Please write out all the data that follows exactly, without the pictures.

Stored data entries:
▶

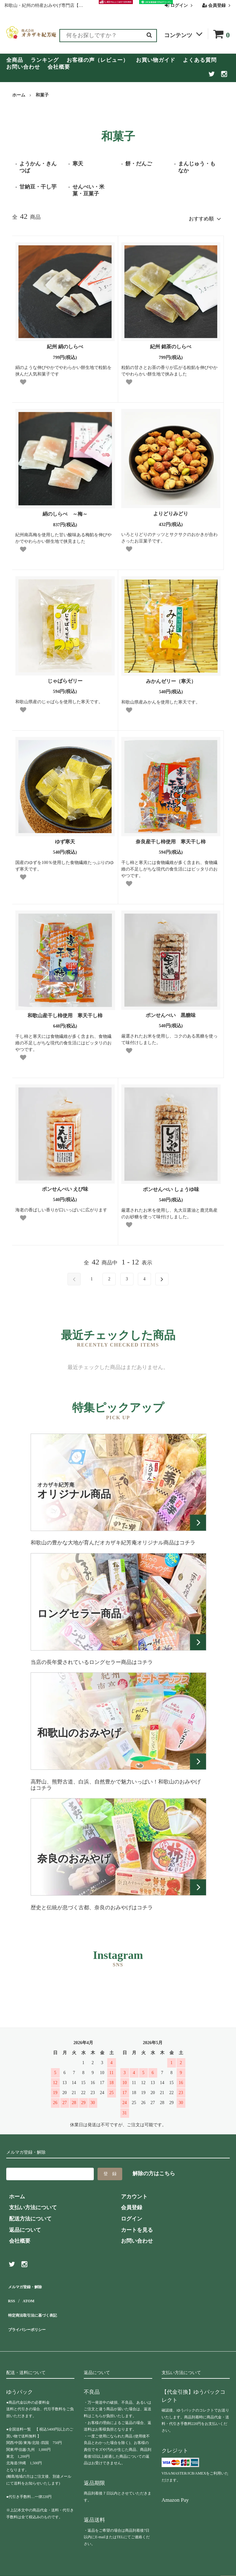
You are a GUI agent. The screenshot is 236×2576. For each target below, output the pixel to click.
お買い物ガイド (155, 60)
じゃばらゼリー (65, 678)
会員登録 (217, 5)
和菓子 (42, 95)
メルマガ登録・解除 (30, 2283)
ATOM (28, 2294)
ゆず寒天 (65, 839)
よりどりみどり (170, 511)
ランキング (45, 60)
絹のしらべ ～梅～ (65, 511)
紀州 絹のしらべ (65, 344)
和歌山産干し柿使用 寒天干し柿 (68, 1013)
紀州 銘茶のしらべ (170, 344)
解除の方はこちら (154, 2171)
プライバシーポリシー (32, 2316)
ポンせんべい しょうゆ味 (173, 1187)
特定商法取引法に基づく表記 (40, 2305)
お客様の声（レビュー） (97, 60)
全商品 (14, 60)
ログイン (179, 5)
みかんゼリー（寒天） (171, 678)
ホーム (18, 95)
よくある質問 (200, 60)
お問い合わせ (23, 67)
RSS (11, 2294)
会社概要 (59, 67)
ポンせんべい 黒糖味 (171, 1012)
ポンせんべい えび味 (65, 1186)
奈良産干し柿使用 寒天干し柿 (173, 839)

◀

OUTPUT:
You are a GUI agent. The screenshot is 236×2576. For each target below, output the pixel to click.
お買い物ガイド (155, 60)
じゃばらゼリー (65, 678)
会員登録 (217, 5)
和菓子 (42, 95)
メルマガ登録・解除 (30, 2283)
ATOM (28, 2294)
ゆず寒天 (65, 839)
よりどりみどり (170, 511)
ランキング (45, 60)
絹のしらべ ～梅～ (65, 511)
紀州 絹のしらべ (65, 344)
和歌山産干し柿使用 寒天干し柿 (68, 1013)
紀州 銘茶のしらべ (170, 344)
解除の方はこちら (154, 2171)
プライバシーポリシー (32, 2316)
ポンせんべい しょうゆ味 (173, 1187)
特定商法取引法に基づく表記 (40, 2305)
お客様の声（レビュー） (97, 60)
全商品 (14, 60)
ログイン (179, 5)
みかんゼリー（寒天） (171, 678)
ホーム (18, 95)
よくある質問 (200, 60)
お問い合わせ (23, 67)
RSS (11, 2294)
会社概要 (59, 67)
ポンせんべい 黒糖味 (171, 1012)
ポンせんべい えび味 (65, 1186)
奈良産干し柿使用 寒天干し柿 (173, 839)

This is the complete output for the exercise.